Buried amid its astonishing annual growth rate, even in the recession, is the sad story of China's socialist sector, a huge and perennial drag on its economy. The failure of government control amid the success of private initiative is a story that President Obama would do well to study as he brings government control and management to the automobile and banking industries in the United States.
In China, 80 percent of all investment activity comes from bank loans largely controlled by the government -- a harbinger of what Obama will bring to the United States as TARP-funded banks increasingly have to bow to federal regulation and pressure.
And, as is to be expected when the state runs the banks, the lending goes disproportionately to state-owned enterprises (read: General Motors).
These companies get 70 percent of the nation's investment capital (and the figure is rising) but only produce between one-quarter and one-third of all output in the country.
An article by John Lee explains that China's "move towards an unbalanced state-led model did not occur by accident but was the result of deliberate policy" in the wake of the Tiananmen Square demonstrations.
Prior to Tiananmen -- when 80 percent of the poverty alleviation China has experienced took place -- fixed-asset investment by the private sector grew at 20 percent per year. Since then, it has dropped to almost half that level.

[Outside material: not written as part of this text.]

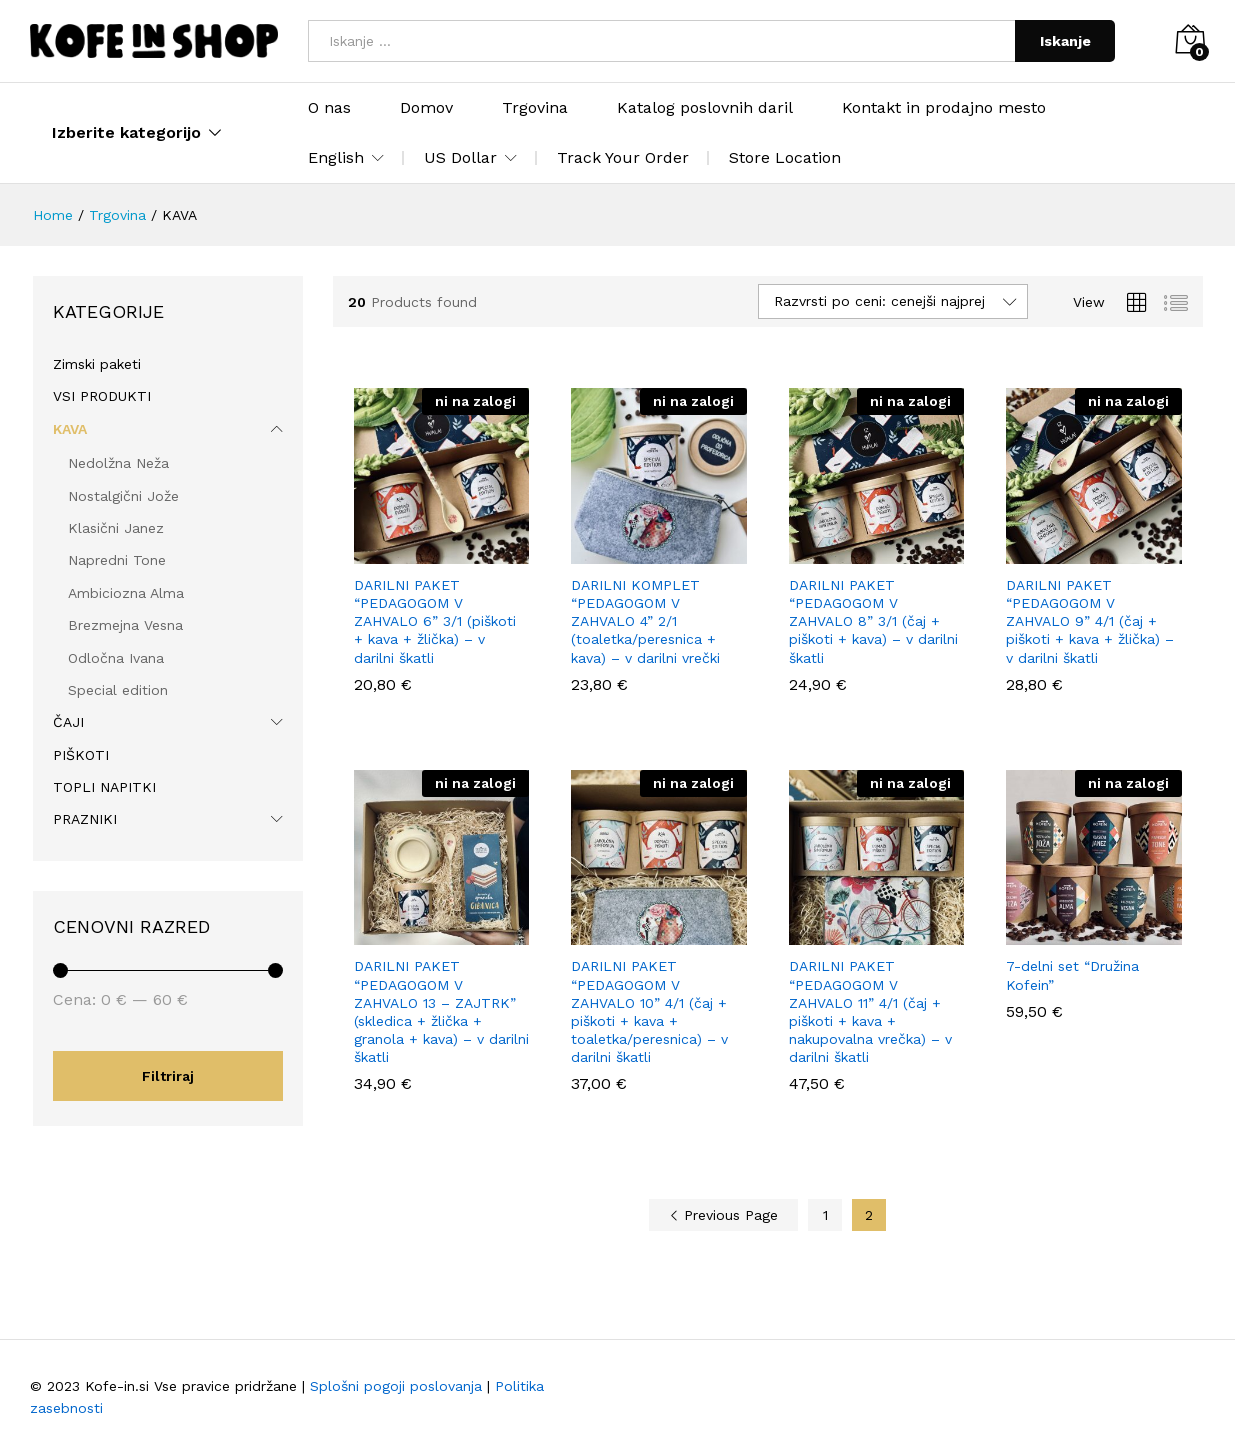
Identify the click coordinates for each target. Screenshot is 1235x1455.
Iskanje (1065, 41)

At the same time (again, a prophesy of the result of Obama policies), the number of government officials shot up from fewer than 20 million in the early 1990s to the 46 million that now bloat the government payroll.
We are developing our own equivalent of the Chinese state sector through Obama's takeover of General Motors and his insistence on keeping banks that took TARP money on a tight leash. By controlling bank lending (and refusing to let most banks repay the TARP loans) Obama is replicating the Chinese experience.
Indeed, as he forces banks to convert the preferred stock he made them give the government to common (and therefore voting) stock, he hastens the day of federal control of the banks and, through them, of the economy (see our warnings in Catastrophe).
In doing so, he might consider the total failure of the Chinese economy's state-controlled sector, a drag on its overall privately induced sensational economic growth.